(Transcribed page contents)
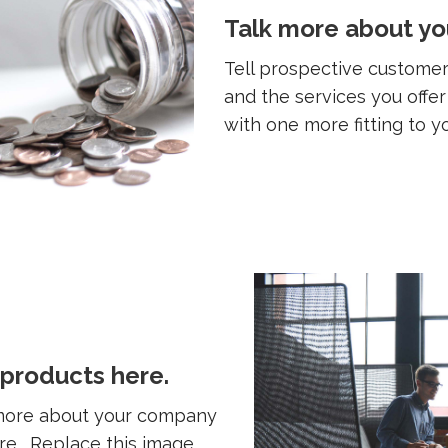
Talk more about yo
Tell prospective custom
and the services you offe
with one more fitting to y
 products here.
 more about your company
ere. Replace this image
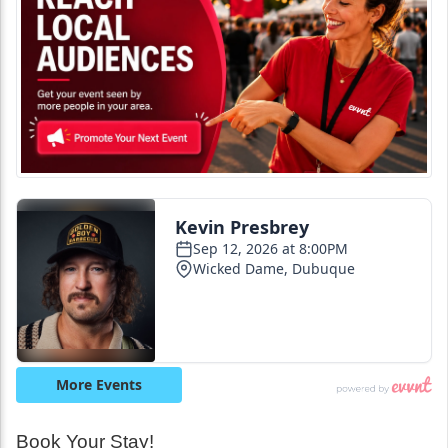
Book Your Stay!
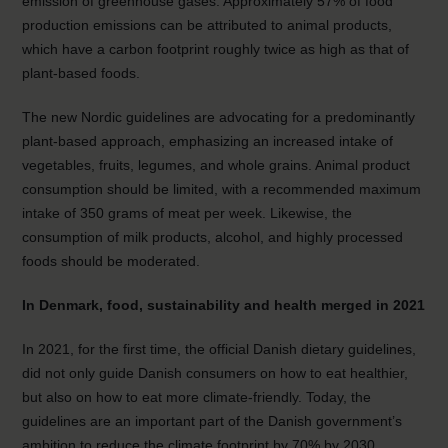
emission of greenhouse gases. Approximately 57% of food
production emissions can be attributed to animal products,
which have a carbon footprint roughly twice as high as that of
plant-based foods.
The new Nordic guidelines are advocating for a predominantly
plant-based approach, emphasizing an increased intake of
vegetables, fruits, legumes, and whole grains. Animal product
consumption should be limited, with a recommended maximum
intake of 350 grams of meat per week. Likewise, the
consumption of milk products, alcohol, and highly processed
foods should be moderated.
In Denmark, food, sustainability and health merged in 2021
In 2021, for the first time, the official Danish dietary guidelines,
did not only guide Danish consumers on how to eat healthier,
but also on how to eat more climate-friendly. Today, the
guidelines are an important part of the Danish government’s
ambition to reduce the climate footprint by 70% by 2030.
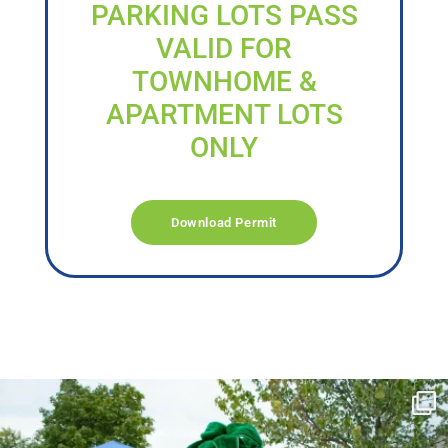
PARKING LOTS PASS
VALID FOR
TOWNHOME &
APARTMENT LOTS
ONLY
Download Permit
campusview_gvsu
Jun 17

ASSIGNMENT -
Leave out every picture, and repeat word for word only the lines from the one holding "ere. Replace this image" through the end of the entries above, both ends included.

EXERCISE RESPONSE -
ere. Replace this image
Book Your Stay!
emission of greenhouse gases. Approximately 57% of food
production emissions can be attributed to animal products,
which have a carbon footprint roughly twice as high as that of
plant-based foods.
The new Nordic guidelines are advocating for a predominantly
plant-based approach, emphasizing an increased intake of
vegetables, fruits, legumes, and whole grains. Animal product
consumption should be limited, with a recommended maximum
intake of 350 grams of meat per week. Likewise, the
consumption of milk products, alcohol, and highly processed
foods should be moderated.
In Denmark, food, sustainability and health merged in 2021
In 2021, for the first time, the official Danish dietary guidelines,
did not only guide Danish consumers on how to eat healthier,
but also on how to eat more climate-friendly. Today, the
guidelines are an important part of the Danish government’s
ambition to reduce the climate footprint by 70% by 2030.
PARKING LOTS PASS
VALID FOR
TOWNHOME &
APARTMENT LOTS
ONLY
Download Permit
campusview_gvsu
Jun 17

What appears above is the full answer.